A inteligência artificial entrou na pauta dos Rolling Stones. Em entrevista à Billboard, Mick Jagger e Keith Richards disseram que a tecnologia pode ter utilidade, mas fizeram ressalvas ao uso de ferramentas capazes de copiar o trabalho de artistas já consagrados.

“Obviamente, não quero ser imitado por IA, nem vocal nem instrumentalmente, e a banda também não quer. Não quero pessoas simplesmente lançando coisas que soem exatamente como os Rolling Stones. Acho que isso está claramente errado”, disse o músico.

“Se alguém quiser fazer música com IA, vá em frente. Mas precisa ser original.
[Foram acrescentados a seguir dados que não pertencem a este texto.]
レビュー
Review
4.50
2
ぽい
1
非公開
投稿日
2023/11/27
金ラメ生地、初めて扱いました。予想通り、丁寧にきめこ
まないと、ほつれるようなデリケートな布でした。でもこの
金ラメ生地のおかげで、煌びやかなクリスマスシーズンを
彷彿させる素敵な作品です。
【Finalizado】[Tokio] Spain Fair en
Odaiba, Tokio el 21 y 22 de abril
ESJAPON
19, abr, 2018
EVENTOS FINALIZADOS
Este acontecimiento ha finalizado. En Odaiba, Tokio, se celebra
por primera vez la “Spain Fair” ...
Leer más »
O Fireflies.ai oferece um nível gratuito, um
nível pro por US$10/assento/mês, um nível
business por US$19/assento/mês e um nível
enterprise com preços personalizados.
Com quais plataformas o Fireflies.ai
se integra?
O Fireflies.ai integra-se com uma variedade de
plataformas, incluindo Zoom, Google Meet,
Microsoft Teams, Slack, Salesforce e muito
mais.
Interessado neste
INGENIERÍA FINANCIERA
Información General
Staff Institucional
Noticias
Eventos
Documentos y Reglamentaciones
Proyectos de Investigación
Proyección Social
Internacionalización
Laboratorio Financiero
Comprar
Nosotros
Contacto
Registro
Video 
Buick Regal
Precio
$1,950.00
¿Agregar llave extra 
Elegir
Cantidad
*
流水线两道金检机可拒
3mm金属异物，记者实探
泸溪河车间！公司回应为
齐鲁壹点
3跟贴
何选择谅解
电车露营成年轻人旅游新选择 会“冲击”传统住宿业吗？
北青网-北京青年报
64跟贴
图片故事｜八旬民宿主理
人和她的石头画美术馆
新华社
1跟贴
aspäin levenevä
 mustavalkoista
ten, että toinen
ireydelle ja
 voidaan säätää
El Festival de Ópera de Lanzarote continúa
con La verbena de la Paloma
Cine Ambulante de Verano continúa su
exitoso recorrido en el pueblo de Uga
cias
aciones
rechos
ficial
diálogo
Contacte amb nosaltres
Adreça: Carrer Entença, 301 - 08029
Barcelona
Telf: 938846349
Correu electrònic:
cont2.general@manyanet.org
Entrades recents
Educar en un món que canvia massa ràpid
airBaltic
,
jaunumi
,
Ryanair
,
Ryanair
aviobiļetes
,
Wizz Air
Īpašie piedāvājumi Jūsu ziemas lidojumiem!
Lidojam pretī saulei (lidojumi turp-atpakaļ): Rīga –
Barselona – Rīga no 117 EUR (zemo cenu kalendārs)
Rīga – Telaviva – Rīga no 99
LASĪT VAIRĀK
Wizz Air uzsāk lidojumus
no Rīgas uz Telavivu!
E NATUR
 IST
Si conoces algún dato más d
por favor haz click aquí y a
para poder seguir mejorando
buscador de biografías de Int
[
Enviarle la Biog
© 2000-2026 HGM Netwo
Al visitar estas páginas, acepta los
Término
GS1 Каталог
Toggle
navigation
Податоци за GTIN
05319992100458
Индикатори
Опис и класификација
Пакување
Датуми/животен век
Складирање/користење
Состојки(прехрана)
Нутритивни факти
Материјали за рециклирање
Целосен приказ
É necessário colocar suas próprias ideias e pensamentos”, continuou. “Há pessoas que usam IA para criar uma música do zero ‘no estilo dos Rolling Stones’. Se você fosse minimamente criativo, não faria isso”.
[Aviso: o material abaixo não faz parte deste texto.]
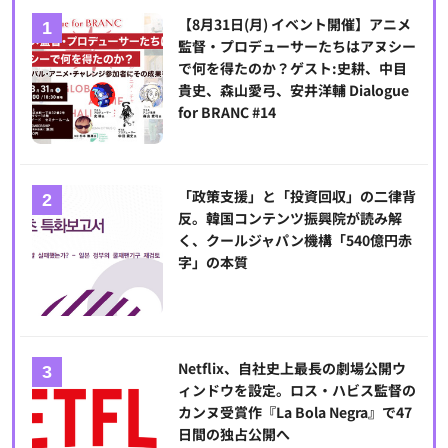
【8月31日(月) イベント開催】アニメ
監督・プロデューサーたちはアヌシー
で何を得たのか？ゲスト:史耕、中目
貴史、森山愛弓、安井洋輔 Dialogue
for BRANC #14
「政策支援」と「投資回収」の二律背
反。韓国コンテンツ振興院が読み解
く、クールジャパン機構「540億円赤
字」の本質
Netflix、自社史上最長の劇場公開ウ
ィンドウを設定。ロス・ハビス監督の
カンヌ受賞作『La Bola Negra』で47
日間の独占公開へ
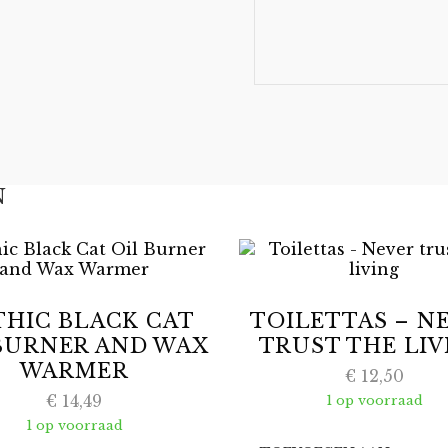
N
HIC BLACK CAT
TOILETTAS – N
BURNER AND WAX
TRUST THE LIV
WARMER
€
12,50
€
14,49
1 op voorraad
1 op voorraad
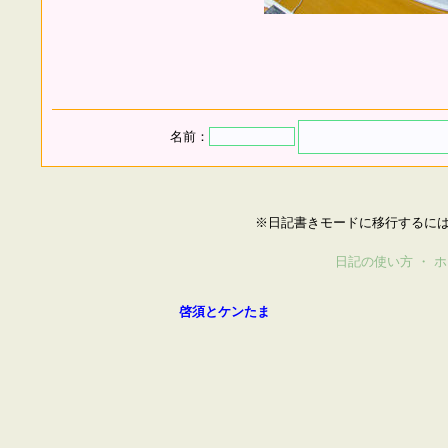
名前：
※日記書きモードに移行するに
日記の使い方
・
ホ
啓須とケンたま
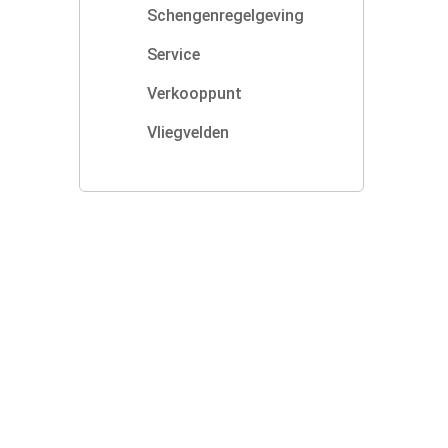
Schengenregelgeving
Service
Verkooppunt
Vliegvelden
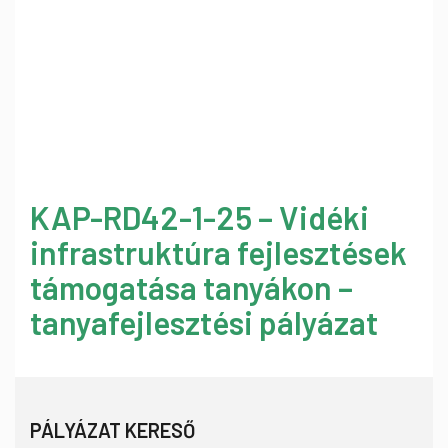
KAP-RD42-1-25 – Vidéki
infrastruktúra fejlesztések
támogatása tanyákon –
tanyafejlesztési pályázat
PÁLYÁZAT KERESŐ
Keith Richards, entrevistado em separado, também comentou o assunto com a revista. “O que penso é o seguinte: prefiro ouvir algo original. A música poderia fazer muito mais do que apenas tentar copiar a si mesma”, disse. “Afinal, é algo bastante simples – isto não é Beethoven ou Bach, e não tenho dúvida de que a IA consegue fazer isso. Mas e daí? Queremos contribuições novas. Não queremos mais e mais cópias e sintetizações”.

“Pelo menos esse é o meu ponto de vista”, continuou. “A música existe para você brincar com ela. Certamente há originalidade suficiente sem que seja necessário copiar cantigas infantis”.
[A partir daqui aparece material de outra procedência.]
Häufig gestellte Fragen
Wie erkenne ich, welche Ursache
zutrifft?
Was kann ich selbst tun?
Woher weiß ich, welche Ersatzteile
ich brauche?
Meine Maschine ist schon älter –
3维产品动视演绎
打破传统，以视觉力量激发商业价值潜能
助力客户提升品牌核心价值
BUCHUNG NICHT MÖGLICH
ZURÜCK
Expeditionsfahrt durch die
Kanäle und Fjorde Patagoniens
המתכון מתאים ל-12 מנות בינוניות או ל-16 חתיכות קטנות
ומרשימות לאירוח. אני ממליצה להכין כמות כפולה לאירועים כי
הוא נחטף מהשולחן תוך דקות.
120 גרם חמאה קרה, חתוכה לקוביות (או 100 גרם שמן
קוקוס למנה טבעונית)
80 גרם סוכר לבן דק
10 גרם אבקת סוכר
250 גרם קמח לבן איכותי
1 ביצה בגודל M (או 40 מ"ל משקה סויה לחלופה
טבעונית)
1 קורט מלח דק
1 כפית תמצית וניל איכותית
O papo sobre IA surgiu por causa do clipe de In the stars, que usa tecnologia de deepfake para mostrar a formação dos Stones nos anos 1970 tocando a faixa, que faz parte do novo disco, Foreign tongues. Mick disse que todos se divertiram muito ao fazer o clipe e esclareceu que “apenas os rostos dos músicos são diferentes. Não são pessoas falsas em uma sala falsa. Todos estavam realmente em uma sala, tocando juntos”.

“Os músicos são músicos de verdade que se parecem um pouco com os Rolling Stones de 1968. A única coisa modificada foram os rostos”, disse. “Começaram trabalhando no meu e ficou um pouco parecido comigo, mas não exatamente. Parecia um dos meus filhos aos 23 anos ou algo assim. Depois vi Ronnie e disse ao pessoal: ‘Está mais parecido com Jeff Beck’. Então tiveram que trabalhar um pouco mais”.

Keith, que sempre detestou clipes, contou que esse foi o contato de raspão que a banda teve com a IA. “Eu disse: ‘Muito bonito. Gostaria de ainda ter essa aparência’. Talvez seja para isso que ela sirva: videoclipes. Coloque-a no lugar adequado. É um desenho animado de mim mais jovem. ‘Muito bonito. O que temos para o café da manhã?'”, brincou.

O músico fez questão de falar que “quanto à ideia de vídeo e música juntos, eu já sabia nos anos 1970 que seria um desastre. Você não pode empurrar ouvidos e olhos ao mesmo tempo e dizer: ‘aqui está, olhe isto’. Mas esse é o lado comercial do negócio, e você precisa desviar das coisas e se adaptar”.

“Durante algum tempo, o videoclipe se tornou mais importante do que a gravação, e foi aí que, para mim, ele realmente deixou de funcionar como algo viável. Era simplesmente: ‘você viu o novo clipe?’. ‘Não — eu acabei de fazer um disco’. Mas talvez seja apenas eu sendo ranzinza”, afirmou.